DATASET EXCERPTS ::
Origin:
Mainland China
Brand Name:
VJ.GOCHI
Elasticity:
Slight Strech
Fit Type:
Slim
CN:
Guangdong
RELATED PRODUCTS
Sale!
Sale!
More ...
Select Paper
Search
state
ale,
...
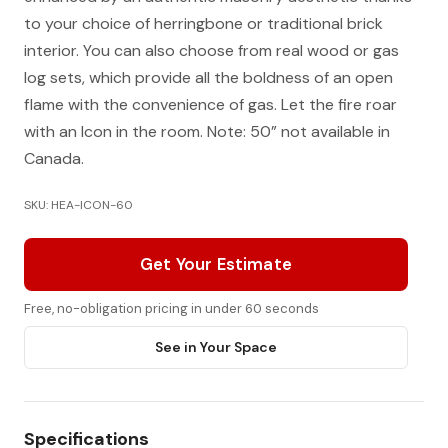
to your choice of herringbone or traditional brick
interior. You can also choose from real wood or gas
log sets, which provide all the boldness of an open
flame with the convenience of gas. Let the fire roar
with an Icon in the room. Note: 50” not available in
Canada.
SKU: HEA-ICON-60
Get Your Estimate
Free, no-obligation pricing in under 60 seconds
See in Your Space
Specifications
* * *
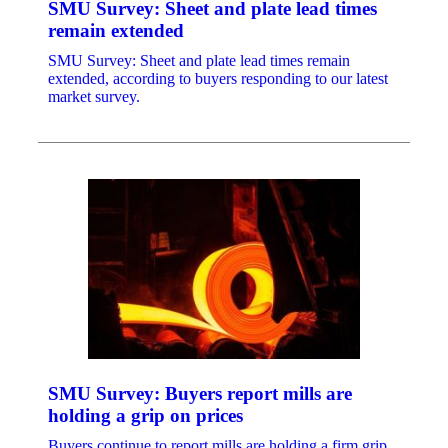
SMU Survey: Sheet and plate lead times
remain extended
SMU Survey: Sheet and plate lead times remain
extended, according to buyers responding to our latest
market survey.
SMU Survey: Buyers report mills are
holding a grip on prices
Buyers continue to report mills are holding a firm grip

TASK DETAILS :: Could you count the lines of the listing above that hold the word "plate" and give only the total?

SOLUTION :: 2